Times are difficult for many children across the UK. Issues such as poor mental health and child sexual abuse are frequently in the headlines. But we have the means at our disposal to improve things and ensure that UK children develop well and grow up able to learn well and to develop healthy relationships.
The ways that health visitors and school nurses help children take many forms from evidence based assessments such as ASQ 3 to interventions focussed on positive behaviour change. Health visiting and school nursing takes place in a wide variety of places but is always focused on improving children’s outcomes.
Health visitors and school nurses are our key professionals for leading delivery of the Healthy Child Programme. From 1st October 2015 Local Authorities will commission both these services. This provides a great opportunity to develop public sector services to children with health visitors and school nurses playing a central role in leading and improving public health services to children of all ages.
We are developing a new e-learning resource to help health visitors and school nurses improve their understanding of children’s needs. It has six sections covering emotional well-being and mental health issues as well as looking at meeting the needs of children with additional health needs or disabilities.

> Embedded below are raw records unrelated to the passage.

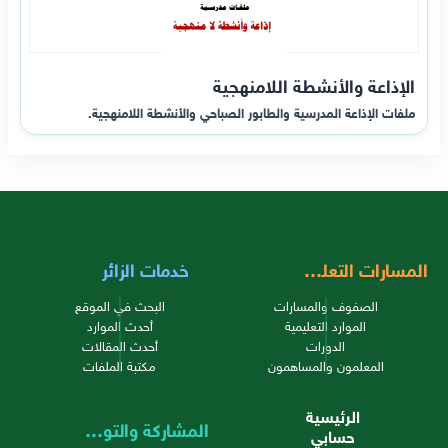
الإذاعة والأنشطة اللامنهجية
ملفات الإذاعة المدرسية والطابور الصباحي والأنشطة اللامنهجية.
المسارات التعليمية
خدمات الزائر
الصفوف والمسارات
البحث في الموقع
الموارد التعليمية
أحدث الموارد
الدورات
أحدث المقالات
المعلمون والمساهمون
مكتبة الملفات
الرئيسية
المشاركة والتواصل
حسابي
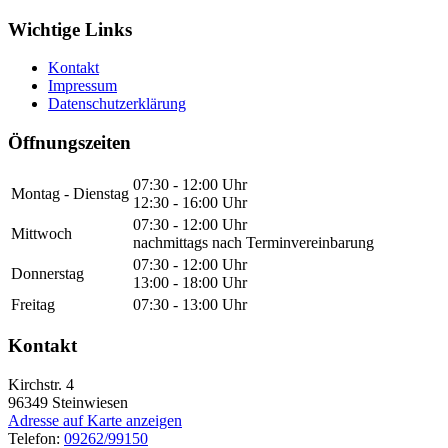
Wichtige Links
Kontakt
Impressum
Datenschutzerklärung
Öffnungszeiten
07:30 - 12:00 Uhr
Montag - Dienstag
12:30 - 16:00 Uhr
07:30 - 12:00 Uhr
Mittwoch
nachmittags nach Terminvereinbarung
07:30 - 12:00 Uhr
Donnerstag
13:00 - 18:00 Uhr
Freitag
07:30 - 13:00 Uhr
Kontakt
Kirchstr. 4
96349
Steinwiesen
Adresse auf Karte anzeigen
Telefon:
09262/99150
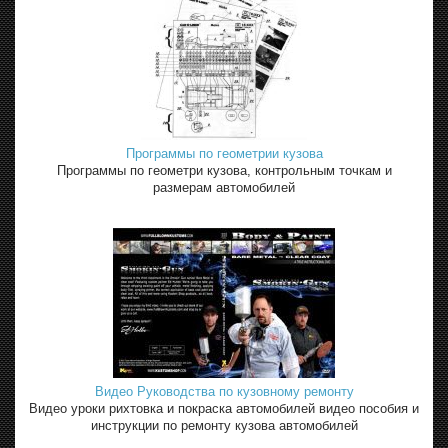
Программы по геометрии кузова
Программы по геометри кузова, контрольным точкам и
размерам автомобилей
Видео Руководства по кузовному ремонту
Видео уроки рихтовка и покраска автомобилей видео пособия и
инструкции по ремонту кузова автомобилей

The resource will be useful for the continuing professional development of both experienced and newly qualified health visitors and school nurses. It will contain information about best practice and self-assessment questions as well as links and suggested further reading for those needing more depth.
The e-learning package will take in diverse subjects from infant mental health to asthma and self-harm. It is intended to provide an introduction to improving the care to babies and children. We are planning to launch it in November and it will be available via the E-Learning for Healthcare website. It has been created in a partnership between CPHVA, SAPHNA, Health Education England, E-learning for Healthcare, and Public Health England.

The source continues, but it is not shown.